What you are asked to do
Every line below that includes the word "avec" needs to be copied.

Entries shown
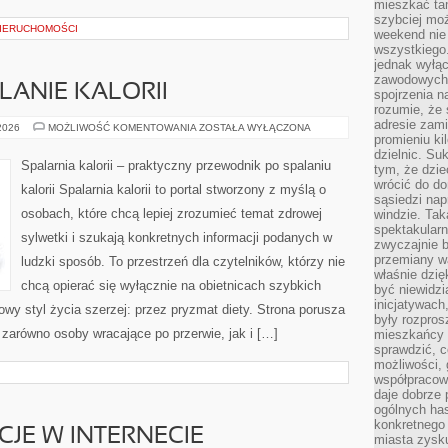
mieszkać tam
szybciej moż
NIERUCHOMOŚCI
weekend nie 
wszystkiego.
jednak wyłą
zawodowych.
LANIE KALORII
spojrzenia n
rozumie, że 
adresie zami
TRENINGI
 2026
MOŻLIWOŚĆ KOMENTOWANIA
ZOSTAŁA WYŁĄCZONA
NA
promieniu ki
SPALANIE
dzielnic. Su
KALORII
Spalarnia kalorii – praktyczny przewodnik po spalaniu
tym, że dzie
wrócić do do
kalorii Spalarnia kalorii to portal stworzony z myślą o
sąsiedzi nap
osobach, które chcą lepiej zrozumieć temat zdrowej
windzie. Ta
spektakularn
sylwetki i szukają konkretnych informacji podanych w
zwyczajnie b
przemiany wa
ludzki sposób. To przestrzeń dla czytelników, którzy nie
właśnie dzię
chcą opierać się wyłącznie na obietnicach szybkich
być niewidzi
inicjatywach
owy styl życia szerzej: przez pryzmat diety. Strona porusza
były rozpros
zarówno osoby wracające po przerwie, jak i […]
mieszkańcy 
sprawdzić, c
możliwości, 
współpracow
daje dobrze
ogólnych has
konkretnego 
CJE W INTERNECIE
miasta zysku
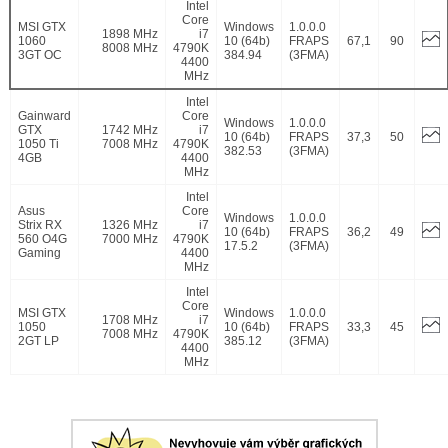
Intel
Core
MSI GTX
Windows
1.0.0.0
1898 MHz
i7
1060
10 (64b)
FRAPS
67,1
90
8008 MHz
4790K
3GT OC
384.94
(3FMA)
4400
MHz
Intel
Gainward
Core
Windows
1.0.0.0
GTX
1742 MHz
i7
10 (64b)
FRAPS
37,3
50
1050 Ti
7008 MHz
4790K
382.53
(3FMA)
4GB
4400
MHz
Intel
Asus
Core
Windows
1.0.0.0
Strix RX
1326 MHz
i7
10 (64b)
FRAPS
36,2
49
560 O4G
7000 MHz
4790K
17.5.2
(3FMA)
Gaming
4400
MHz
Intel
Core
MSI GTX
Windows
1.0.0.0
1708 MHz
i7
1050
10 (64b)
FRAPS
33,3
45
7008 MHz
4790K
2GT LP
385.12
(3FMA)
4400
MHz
--
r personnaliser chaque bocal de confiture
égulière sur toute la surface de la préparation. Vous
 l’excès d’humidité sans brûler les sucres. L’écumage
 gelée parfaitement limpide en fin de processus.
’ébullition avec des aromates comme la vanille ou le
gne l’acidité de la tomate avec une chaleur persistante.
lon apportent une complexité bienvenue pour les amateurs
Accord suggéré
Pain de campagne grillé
==
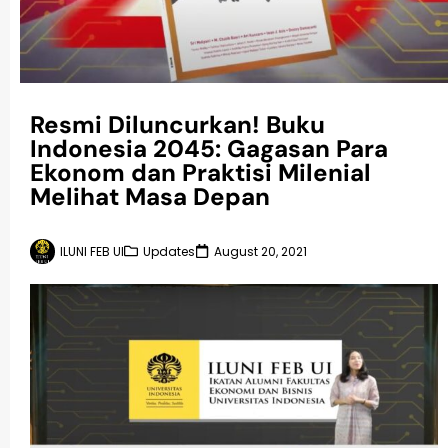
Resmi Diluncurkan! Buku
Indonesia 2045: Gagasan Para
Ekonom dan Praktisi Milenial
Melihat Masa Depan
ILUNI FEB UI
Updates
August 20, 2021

Answer section
’ébullition avec des aromates comme la vanille ou le
gne l’acidité de la tomate avec une chaleur persistante.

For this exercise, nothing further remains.